TRIBUNJATENG.COM -- Sejak serangan Israel ke Gaza 7 Oktober 2023 hingga kini sudah tercatat lebih dari 50.000 orang terluka dan 18.400 orang yang terbunuh.
Banyak warga sipil di Jalur Gaza menjadi korban keganasan militer Israel.
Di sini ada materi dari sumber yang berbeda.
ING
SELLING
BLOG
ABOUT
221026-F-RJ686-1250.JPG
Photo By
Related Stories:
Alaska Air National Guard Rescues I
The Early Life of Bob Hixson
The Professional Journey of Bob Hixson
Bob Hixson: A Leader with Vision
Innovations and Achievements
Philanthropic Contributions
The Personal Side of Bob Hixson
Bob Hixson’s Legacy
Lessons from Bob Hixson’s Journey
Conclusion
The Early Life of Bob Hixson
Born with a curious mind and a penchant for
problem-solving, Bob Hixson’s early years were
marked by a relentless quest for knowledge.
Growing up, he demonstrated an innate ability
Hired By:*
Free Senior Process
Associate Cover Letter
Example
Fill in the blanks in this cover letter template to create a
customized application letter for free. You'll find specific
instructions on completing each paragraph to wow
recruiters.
WHO menyalahkan Israel yang mempersulit bantuan kemanusiaan masuk.
Lebih dari tiga perempat dari total 193 anggota Majelis Umum PBB mendukung gencatan senjata di Gaza.
Resolusi tersebut tidak mengikat namun memiliki bobot politik dan mencerminkan pandangan global mengenai perang di Gaza, didukung oleh 153 anggota.
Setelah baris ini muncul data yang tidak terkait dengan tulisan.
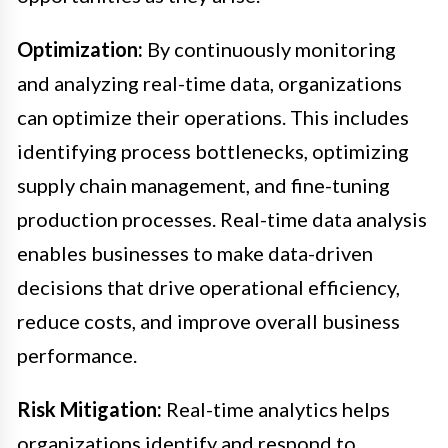
Optimization:
By continuously monitoring
and analyzing real-time data, organizations
can optimize their operations. This includes
identifying process bottlenecks, optimizing
supply chain management, and fine-tuning
production processes. Real-time data analysis
enables businesses to make data-driven
decisions that drive operational efficiency,
reduce costs, and improve overall business
performance.
Risk Mitigation:
Real-time analytics helps
organizations identify and respond to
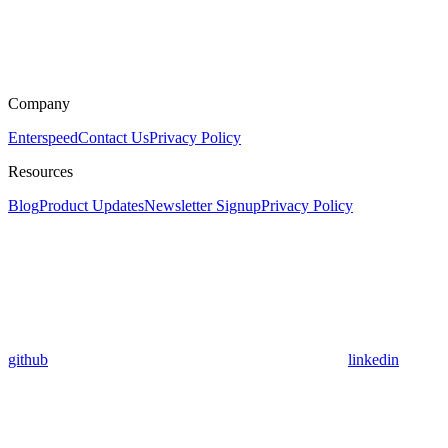
Company
Enterspeed
Contact Us
Privacy Policy
Resources
Blog
Product Updates
Newsletter Signup
Privacy Policy
github
linkedin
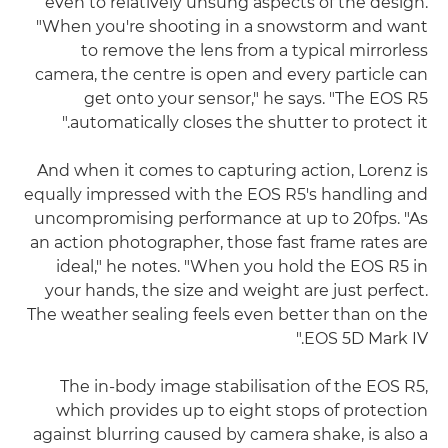
even to relatively unsung aspects of the design.
"When you're shooting in a snowstorm and want
to remove the lens from a typical mirrorless
camera, the centre is open and every particle can
get onto your sensor," he says. "The EOS R5
automatically closes the shutter to protect it."
And when it comes to capturing action, Lorenz is
equally impressed with the EOS R5's handling and
uncompromising performance at up to 20fps. "As
an action photographer, those fast frame rates are
ideal," he notes. "When you hold the EOS R5 in
your hands, the size and weight are just perfect.
The weather sealing feels even better than on the
EOS 5D Mark IV."
The in-body image stabilisation of the EOS R5,
which provides up to eight stops of protection
against blurring caused by camera shake, is also a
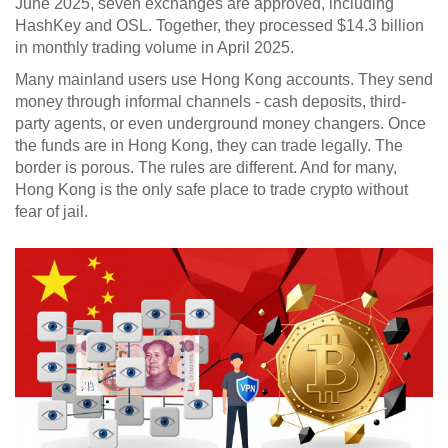
June 2025, seven exchanges are approved, including
HashKey and OSL. Together, they processed $14.3 billion
in monthly trading volume in April 2025.
Many mainland users use Hong Kong accounts. They send
money through informal channels - cash deposits, third-
party agents, or even underground money changers. Once
the funds are in Hong Kong, they can trade legally. The
border is porous. The rules are different. And for many,
Hong Kong is the only safe place to trade crypto without
fear of jail.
Inggris, Jerman, Italia, Belanda, dan Ukraina termasuk di antara 23 negara yang abstain.
Amerika Serikat, Paraguay, Austria, dan Israel termasuk di antara 10 anggota yang menentang.
Duta Besar Palestina untuk PBB, Riyad Mansour, mengatakan pemungutan suara yang mendukung gencatan senjata di Gaza adalah “hari bersejarah sehubungan dengan pesan kuat yang dikirimkan dari Majelis Umum”.
“Adalah tugas kita bersama untuk terus berada di jalur ini sampai kita melihat berakhirnya agresi terhadap rakyat kami,” kata Riyad Mansour.
Kementerian Kesehatan di Gaza, yang dikuasai Hamas, mengatakan lebih dari 50.000 orang terluka sejak serangan Israel dimulai.
Adapun lebih dari 18.400 orang yang terbunuh. Hanya sekitar 400 orang yang terluka paling parah yang telah dievakuasi ke luar negeri, menurut kelompok Israel, Physicians for Human Rights Israel.
Organisasi Kesehatan Dunia (WHO) juga menyalahkan pasukan Israel atas penundaan yang lama di pos pemeriksaan dalam mengizinkan kendaraan darurat pembawa korban luka untuk lewat.
Badan-badan bantuan PBB telah menyerukan gencatan senjata di Gaza selama berminggu-minggu sehingga mereka pasti akan menyambut seruan Majelis Umum PBB untuk melakukan gencatan senjata.
Namun mereka juga tahu bahwa ini adalah langkah simbolis dan tidak mengikat, dan sepertinya tidak akan mengubah apa pun di lapangan.
Pekerja bantuan ingin melakukan apa yang seharusnya mereka lakukan dalam konflik: memberikan dukungan kepada semua warga sipil yang terjebak di Gaza, yang mencakup warga Palestina dan para sandera asal Israel.
Sedemikian sengitnya pertempuran, para pekerja kemanusiaan dan perbekalan mereka tertahan di Rafah, tepat di perbatasan Gaza dengan Mesir, sebagaimana dilaporkan wartawan BBC, Imogen Foulkes.